Working to solve problems like irritable bowel syndrome and gastroparesis, Sameer Dhalla and the team at the Johns Hopkins Center for Neurogastroenterology are venturing into the uncharted cartography of the enteric nervous system.
By modifying their endoscopic biopsy and sample staining techniques, the center’s physicians and researchers are producing three-dimensional images of the nerve networks in patients’ GI systems.
“Standard techniques used in GI histology can’t show us the nerves that we think hold the clues to some of these idiopathic conditions,” says Dhalla. “Sliced sections in 2-D under a standard microscope are great for identifying cancer or overt inflammation. But information about nerves is lost in this process.
“Nerves in the GI tract don’t reside in a plane. They’re interconnected and have depth. To begin to understand their role in health and disease, we had to find a way to see these nerves in three dimensions.”
Dhalla’s mentor, neurogastroenterolgy director Jay Pasricha, along with Johns Hopkins GI postdoctoral fellow Ya-Yuan Fu, had previously developed specialized sectioning and staining techniques to highlight nerves in 3-D from large surgically removed samples of the intestines. “My hunch was that these same techniques might work when applied to the superficial biopsies we routinely obtain during endoscopy, and thus could be more readily incorporated into clinical practice in the future.”
Three-dimensional imaging of the superficial enteric nervous system is in its early stages, but Dhalla believes he and his colleagues are onto something.
Dhalla, Pasricha and Fu performed a pilot study that provided a clue to the mysteries of idiopathic gastroparesis. “We looked at nerves in normal stomachs and compared them to nerves in the gastroparetic stomach,” says Dhalla, “and we found that there were some significant differences in nerve density.” These findings were presented at the recent Digestive Disease Week 2015 conference in Washington, D.C.
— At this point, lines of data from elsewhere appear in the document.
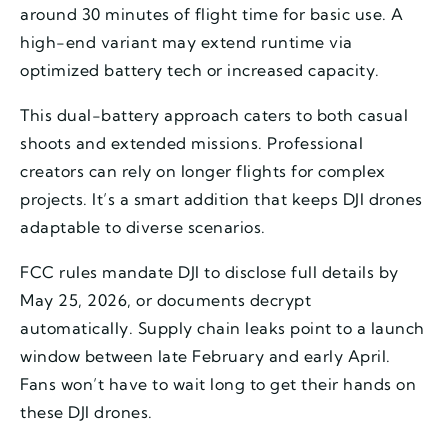
around 30 minutes of flight time for basic use. A
high-end variant may extend runtime via
optimized battery tech or increased capacity.
This dual-battery approach caters to both casual
shoots and extended missions. Professional
creators can rely on longer flights for complex
projects. It’s a smart addition that keeps DJI drones
adaptable to diverse scenarios.
FCC rules mandate DJI to disclose full details by
May 25, 2026, or documents decrypt
automatically. Supply chain leaks point to a launch
window between late February and early April.
Fans won’t have to wait long to get their hands on
these DJI drones.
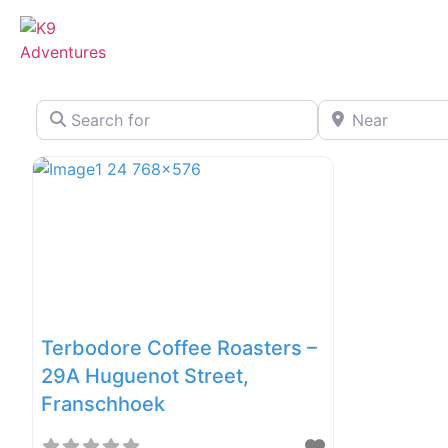
Search for
Near
Terbodore Coffee Roasters –
29A Huguenot Street,
Franschhoek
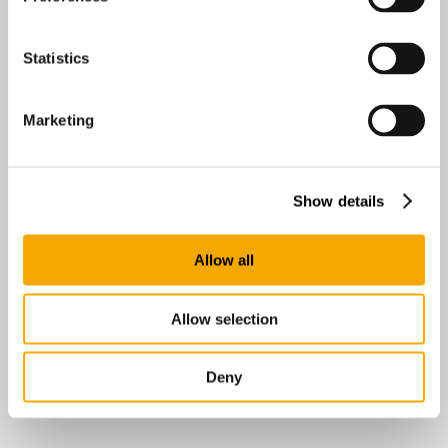
Statistics
Marketing
Show details
Allow all
Allow selection
Deny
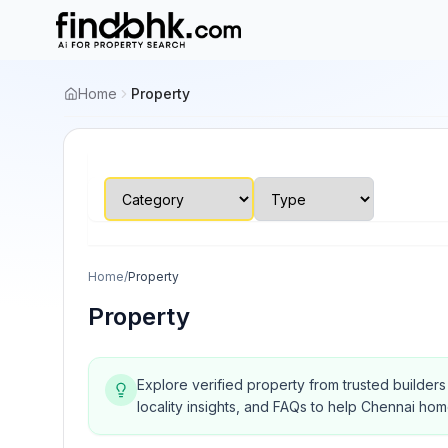
Home
Property
Home
/
Property
Property
Explore verified property from trusted builder
locality insights, and FAQs to help Chennai ho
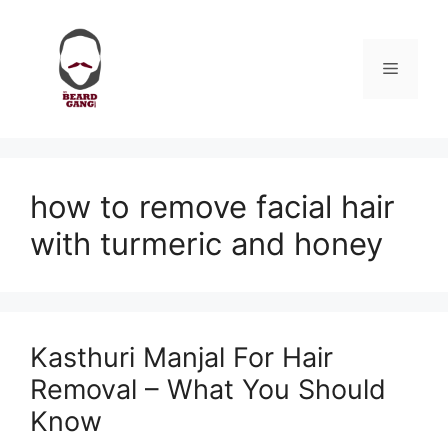
Skip
to
content
Menu
how to remove facial hair
with turmeric and honey
Kasthuri Manjal For Hair
Removal – What You Should
Know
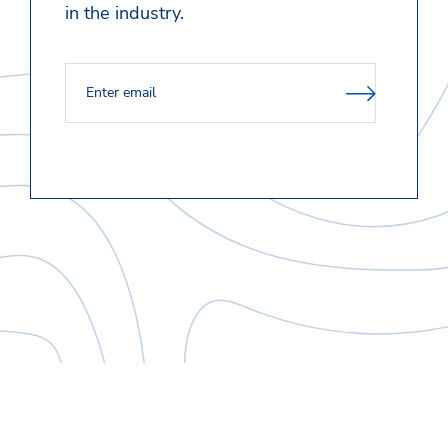
in the industry.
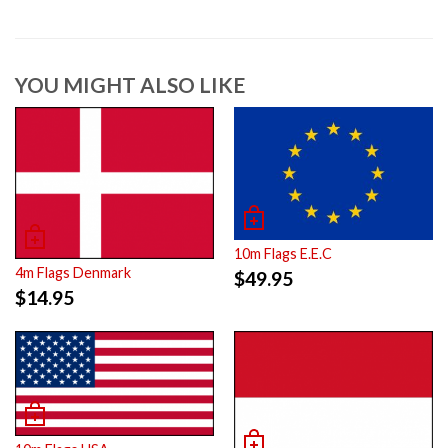
YOU MIGHT ALSO LIKE
10m Flags E.E.C
4m Flags Denmark
$
49.95
$
14.95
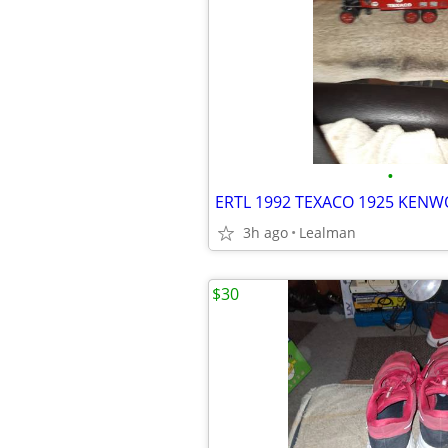
•
3h ago
Lealman
$30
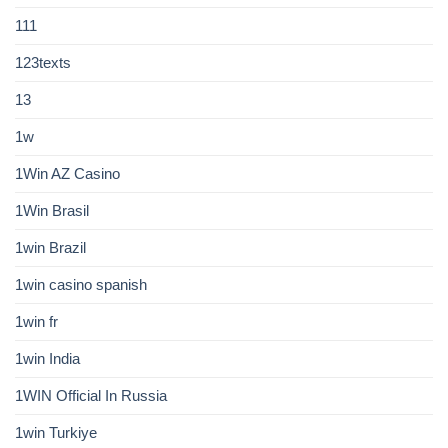
111
123texts
13
1w
1Win AZ Casino
1Win Brasil
1win Brazil
1win casino spanish
1win fr
1win India
1WIN Official In Russia
1win Turkiye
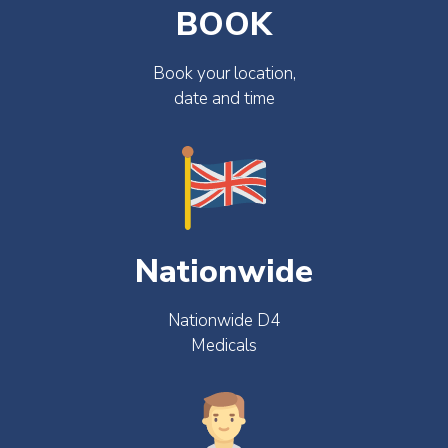
BOOK
Book your location,
date and time
Nationwide
Nationwide D4
Medicals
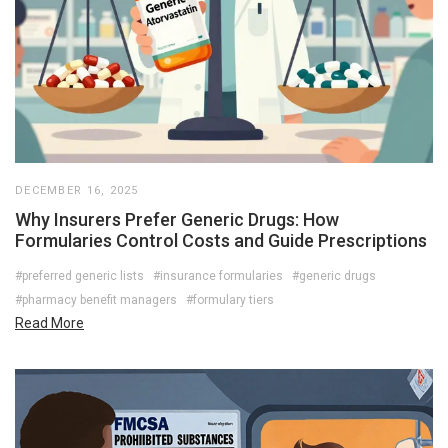
DECEMBER 16, 2025
Why Insurers Prefer Generic Drugs: How
Formularies Control Costs and Guide Prescriptions
#preferred generic lists
#insurance formularies
#generic drugs
#pharmacy benefit managers
#formulary tiers
Read More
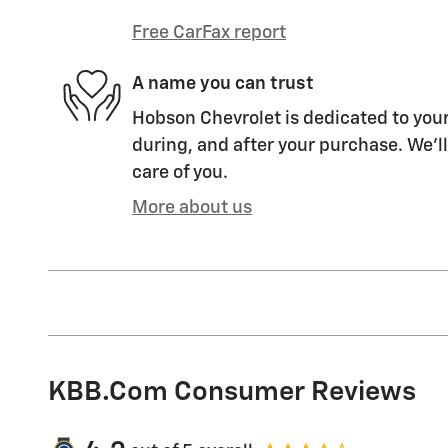
Free CarFax report
A name you can trust
Hobson Chevrolet is dedicated to your
during, and after your purchase. We'll
care of you.
More about us
KBB.com Consumer Reviews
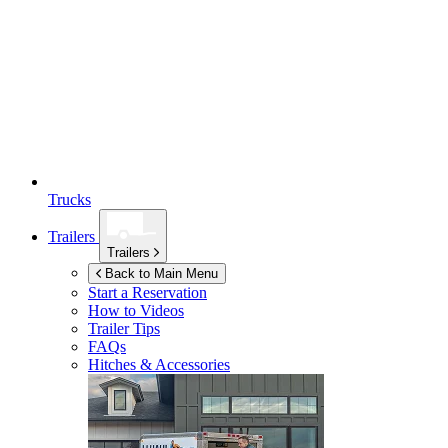
Trucks
Trailers
Trailers
Back to Main Menu
Start a Reservation
How to Videos
Trailer Tips
FAQs
Hitches & Accessories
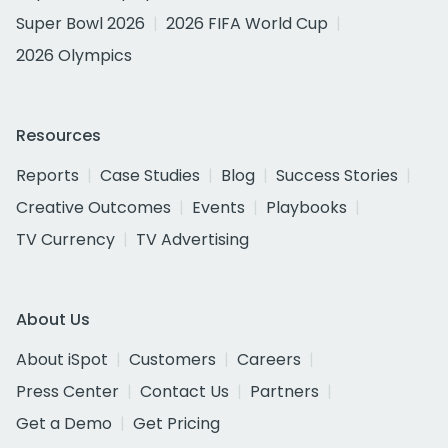
Super Bowl 2026
2026 FIFA World Cup
2026 Olympics
Resources
Reports
Case Studies
Blog
Success Stories
Creative Outcomes
Events
Playbooks
TV Currency
TV Advertising
About Us
About iSpot
Customers
Careers
Press Center
Contact Us
Partners
Get a Demo
Get Pricing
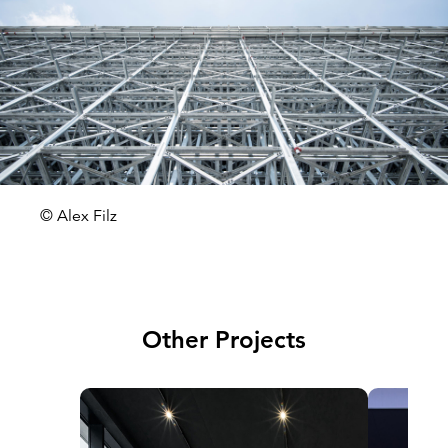
© Alex Filz
Other Projects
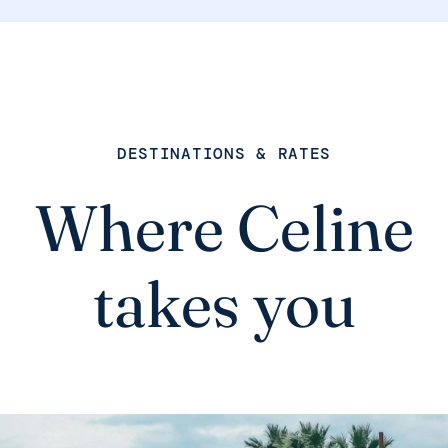
DESTINATIONS & RATES
Where Celine
takes you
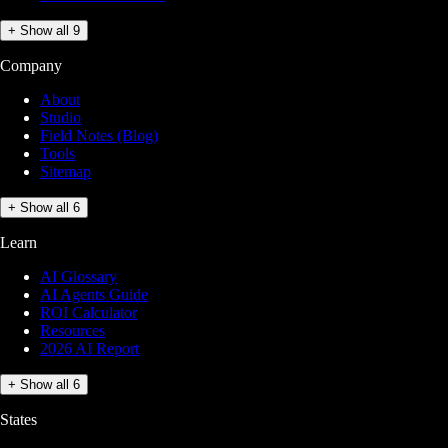
+ Show all 9
Company
About
Studio
Field Notes (Blog)
Tools
Sitemap
+ Show all 6
Learn
AI Glossary
AI Agents Guide
ROI Calculator
Resources
2026 AI Report
+ Show all 6
States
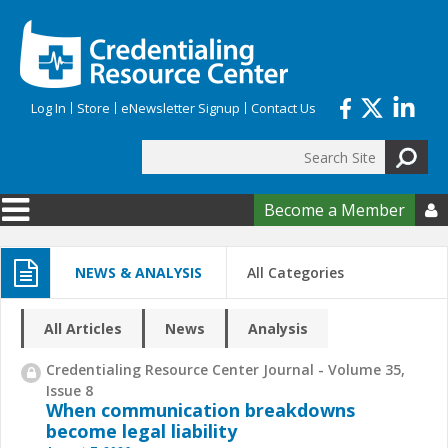
Skip to main content
Log In
Store
eNewsletter Signup
Contact Us
Search
Search form
Become a Member

NEWS & ANALYSIS
All Categories
All Articles
News
Analysis
Credentialing Resource Center Journal - Volume 35,
Issue 8
When communication breakdowns
become legal liability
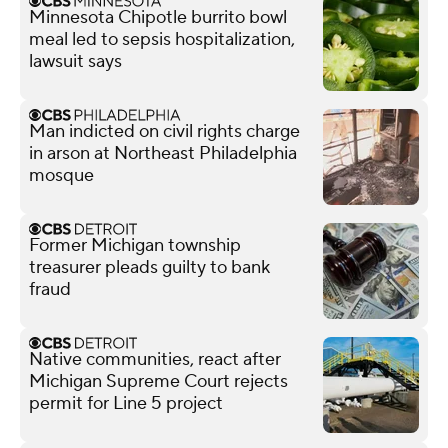
Minnesota Chipotle burrito bowl
meal led to sepsis hospitalization,
lawsuit says
Man indicted on civil rights charge
in arson at Northeast Philadelphia
mosque
Former Michigan township
treasurer pleads guilty to bank
fraud
Native communities, react after
Michigan Supreme Court rejects
permit for Line 5 project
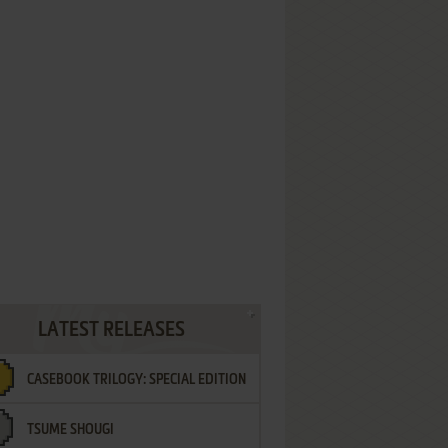
LATEST RELEASES
CASEBOOK TRILOGY: SPECIAL EDITION
TSUME SHOUGI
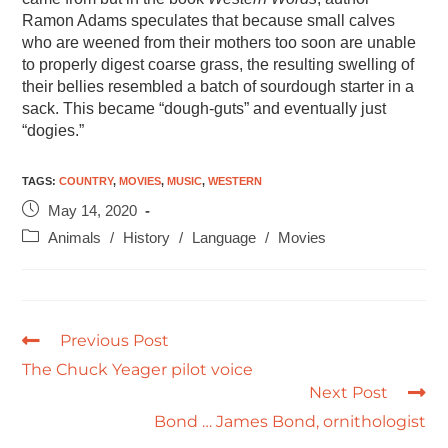
Ramon Adams speculates that because small calves
who are weened from their mothers too soon are unable
to properly digest coarse grass, the resulting swelling of
their bellies resembled a batch of sourdough starter in a
sack. This became “dough-guts” and eventually just
“dogies.”
TAGS
:
COUNTRY
,
MOVIES
,
MUSIC
,
WESTERN
May 14, 2020
Animals
/
History
/
Language
/
Movies
Previous Post
The Chuck Yeager pilot voice
Next Post
Bond … James Bond, ornithologist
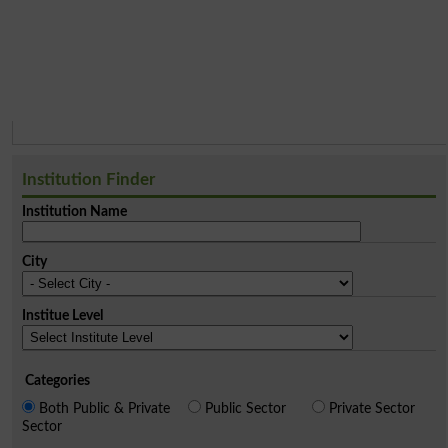
Institution Finder
Institution Name
City
Institue Level
Categories
Both Public & Private
Public Sector
Private Sector
Sector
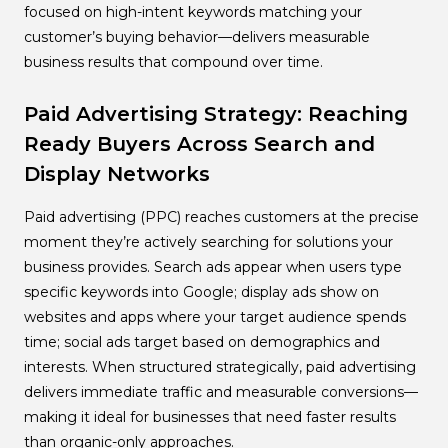
focused on high-intent keywords matching your
customer’s buying behavior—delivers measurable
business results that compound over time.
Paid Advertising Strategy: Reaching
Ready Buyers Across Search and
Display Networks
Paid advertising (PPC) reaches customers at the precise
moment they’re actively searching for solutions your
business provides. Search ads appear when users type
specific keywords into Google; display ads show on
websites and apps where your target audience spends
time; social ads target based on demographics and
interests. When structured strategically, paid advertising
delivers immediate traffic and measurable conversions—
making it ideal for businesses that need faster results
than organic-only approaches.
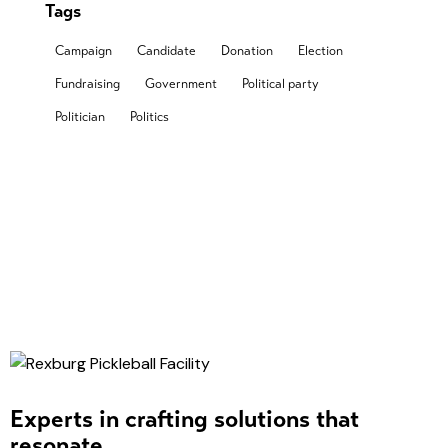
Tags
Campaign
Candidate
Donation
Election
Fundraising
Government
Political party
Politician
Politics
Experts in crafting solutions that
resonate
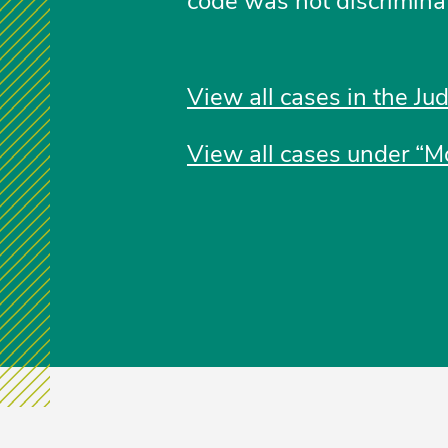
code was not discrimina
View all cases in the Ju
View all cases under “Mo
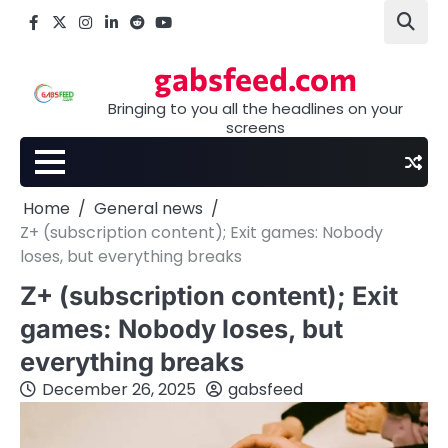
Skip
Facebook
X
Instagram
LinkedIn
Reddit
youtube
to
content
gabsfeed.com
Bringing to you all the headlines on your
screens
Home
General news
Z+ (subscription content); Exit games: Nobody
loses, but everything breaks
Z+ (subscription content); Exit
games: Nobody loses, but
everything breaks
December 26, 2025
gabsfeed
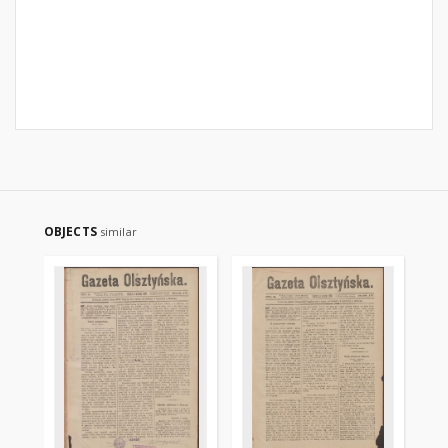
OBJECTS
similar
“We see patients with debilitating symptoms who’ve often been told the problems are ‘in their head’ when all their tests come back negative,” Dhalla says. “More likely to me is that our current diagnostic tests are limited when it comes to the nerves in the gut … but we aim to change that paradigm.”
Dhalla hopes that the 3-D imaging will lead to a better understanding of the unexplained conditions seen in the Johns Hopkins neurogastroenterology clinic in order to help tailor treatment decisions for patients. “It will take time,” he says. “But we’re beginning to draw an atlas of the complicated networks of nerves that drive digestion.”